Crunching Large Datasets Made Fast and Easy: the Polars Library

Photo by Margaret Weir on Unsplash

“We spend a lot of time waiting for some data preparation task to finish —the destiny of data scientists, you would say.” So started an article I published two years ago. Then went on to show how we could speed things up by using techniques such as parallelization and memory-mapped files. All that because doing the same task with pandas would have taken hours.

TL;DR: I implemented the same task with the new Polars library for python. The results? Well, I am flashed. Polars can crunch the input (23GB) in less than 80 seconds. My old script needed 15 minutes, chakka!

But, let’s look at it one thing at a time, shall we?

The data

As happens often in large data, we have to take care of input quality.

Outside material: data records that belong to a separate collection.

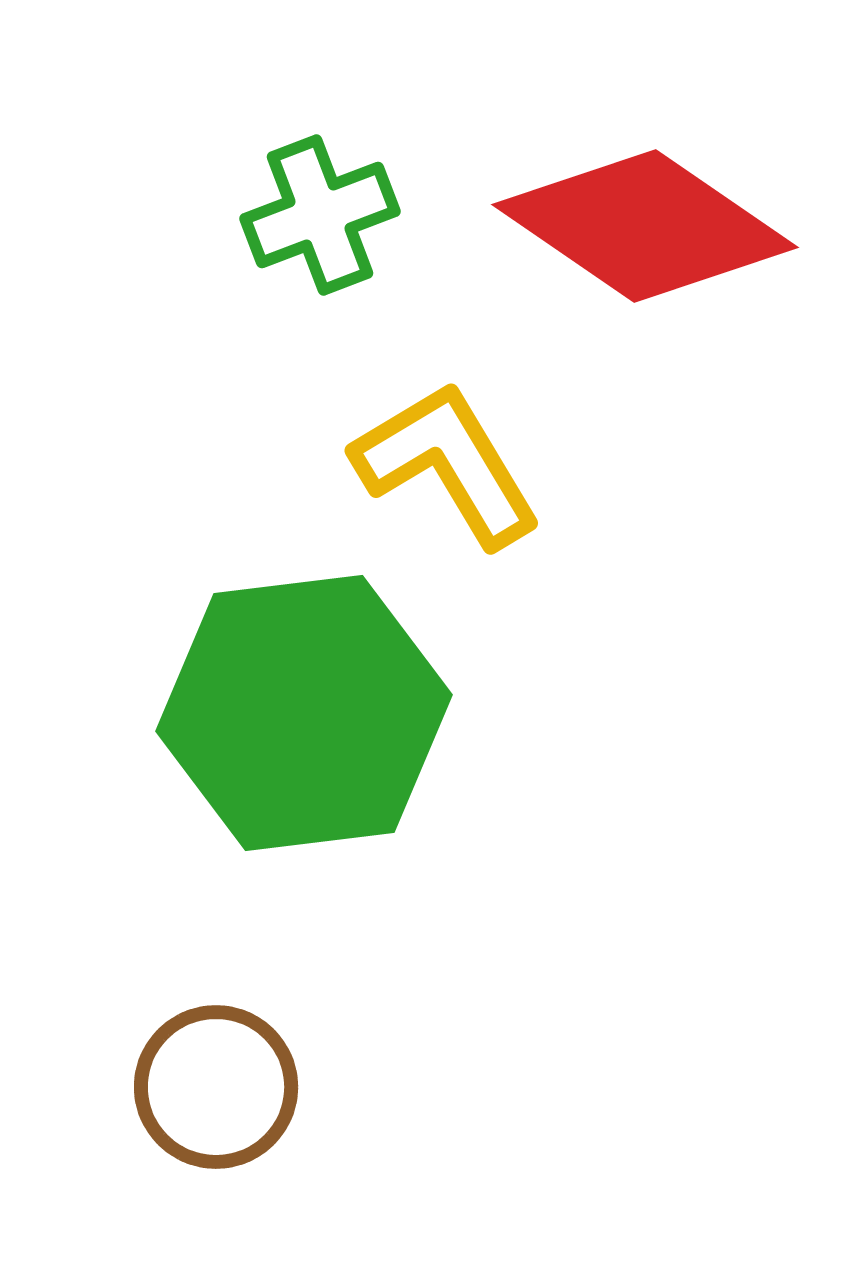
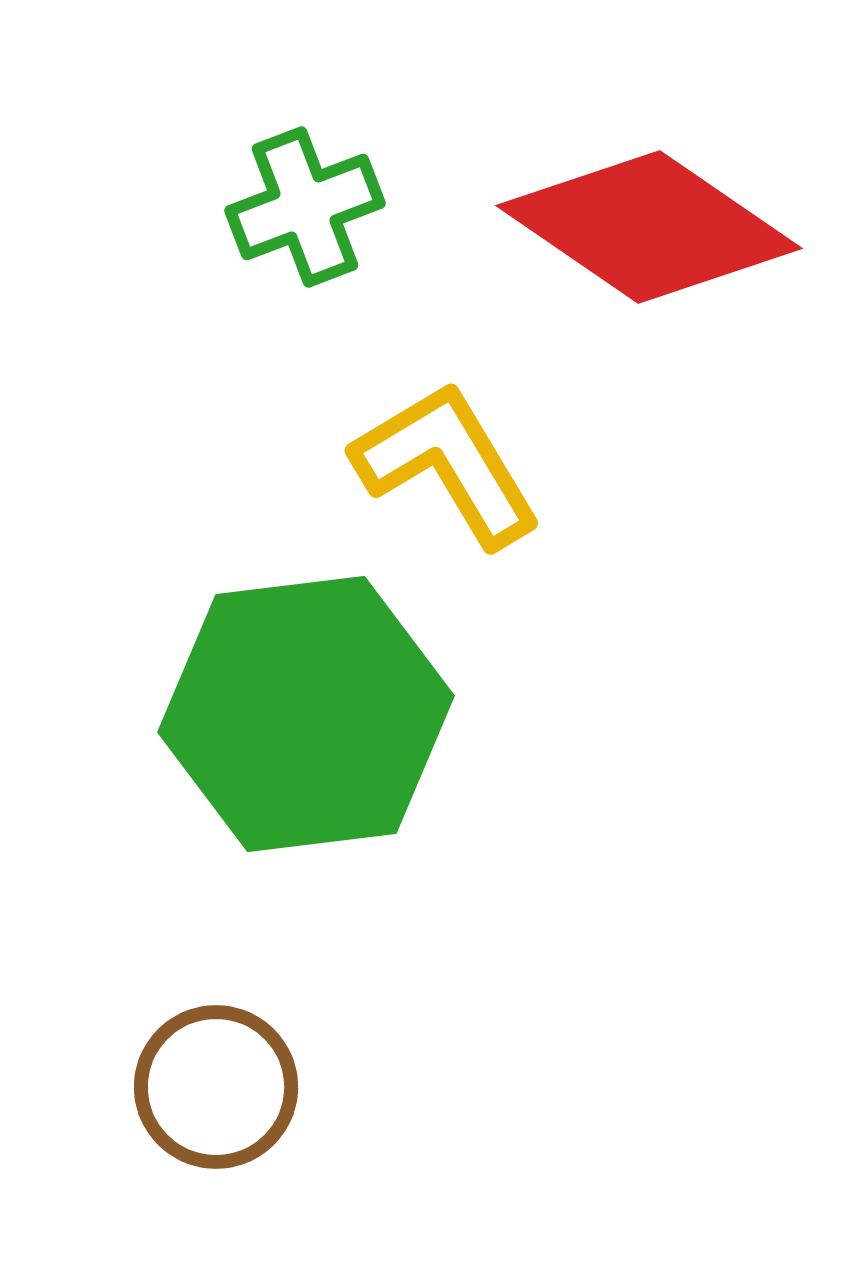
green cross: moved 15 px left, 8 px up
red diamond: moved 4 px right, 1 px down
green hexagon: moved 2 px right, 1 px down
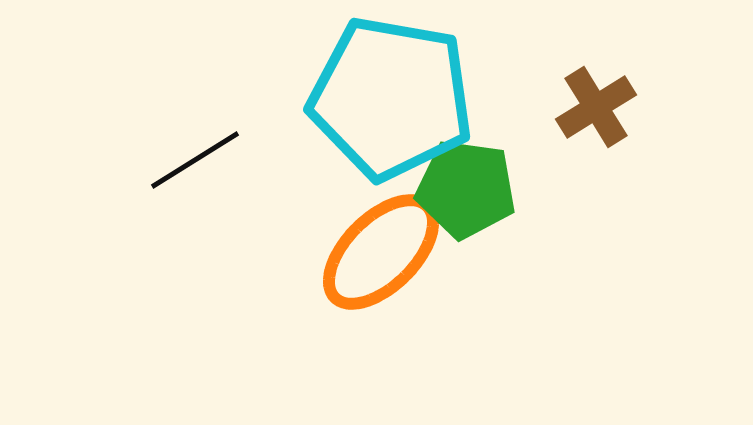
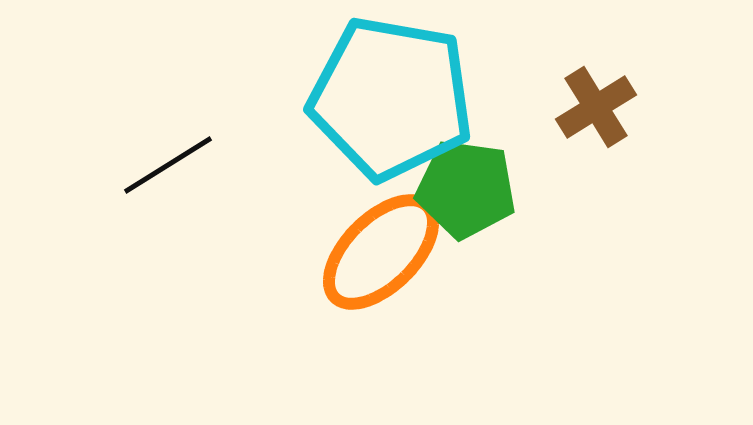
black line: moved 27 px left, 5 px down
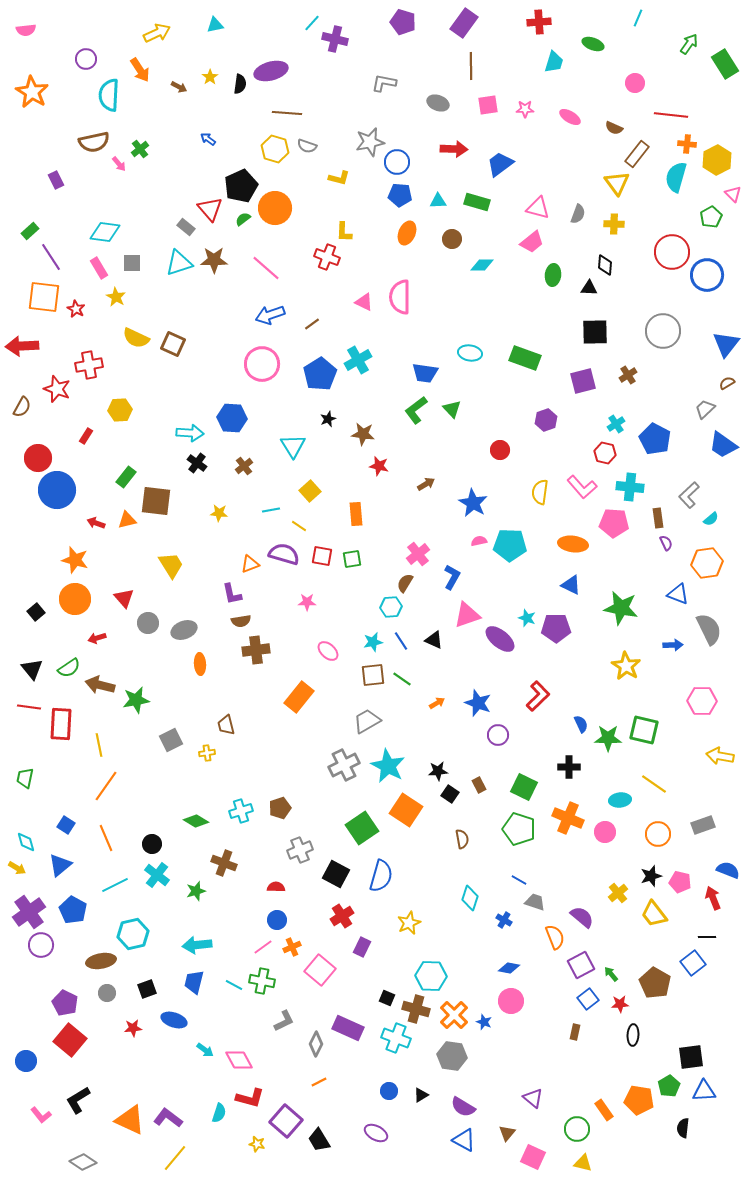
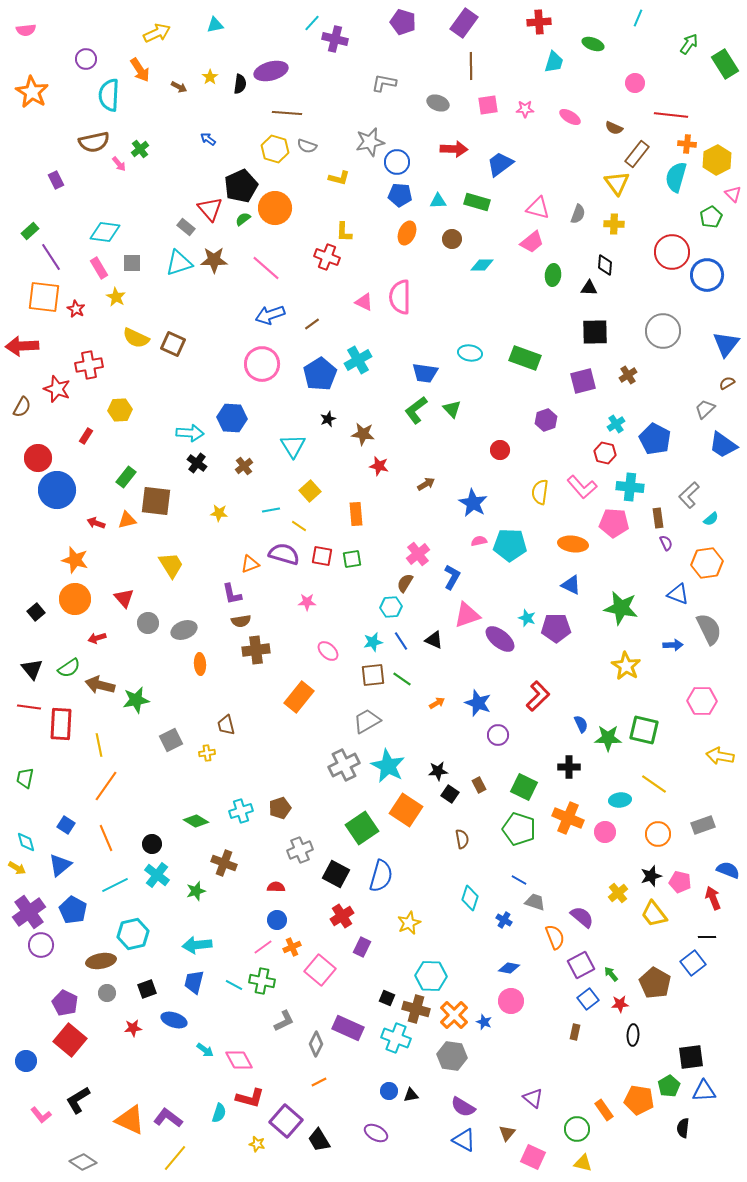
black triangle at (421, 1095): moved 10 px left; rotated 21 degrees clockwise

I wanted to filter out OCR defects from the Google Books 1-Ngram dataset. The data files contain frequencies of how often a term appears in the scanned books on a per-year basis. Summing over the years gives us then a good grip on suspect words (those that appear rarely) — “apokalypsc” appears only 41 times, “sngineering“ 381 times. In contrast, the word “air” appears 93,503,520 times, “population” 71,863,291 times.

In total, there are 27 files (one per letter) including 1,201,784,959 records (yes, over one thousand million records to crunch through, 23GB uncompressed).

DataFrames in Polars

Polars is a data processing and analysis library written entirely in rust with APIs in Python and Node.js. It is the new kid on the block competing with established top dogs such as pandas. It comes fully equipped with full support for numerical calculations, string manipulation, and data frame operations like filtering, joining, intersection, and aggregations such as groupby.

Polars has achieved honors in benchmarks as shown here and here.

Back to our task, this is the script implementing the logic described above for processing one file.

def process_file(file):
    global basepath, stopwords
    not_word = r'(_|[^\w])'

    # define what we are reading (only cols 0 and 2 and name them)
    df = pl.read_csv(basepath+file, sep="\t", columns=[0,2], 
      new_columns=['word','count'])

    # filter out terms with non alphabetical characters ...
    df = df.filter(pl.col("word").str.contains(not_word).is_not())

    #  ... and eliminate terms shorter than 3 chars
    df = df.filter(pl.col("word").str.lengths() > 2)
    
    #  ... and also stop words
    df["word"] = df["word"].str.to_lowercase()
    df = df.filter(pl.col("word").is_in(stopwords).is_not())
    
    # sum unique counts and sort by sum desc
    df = df.groupby('word')['count'].sum().sort(by='count_sum', reverse=True)
    
    #  select only terms that appear more 20,000 times in the books
    good = df.filter(pl.col("count_sum") > 20000)
    
    #  output a csv file
    print(f"out_{file}, {len(good)} terms")
    good.to_csv(f'out_{file}.csv', sep='\t', has_header=False)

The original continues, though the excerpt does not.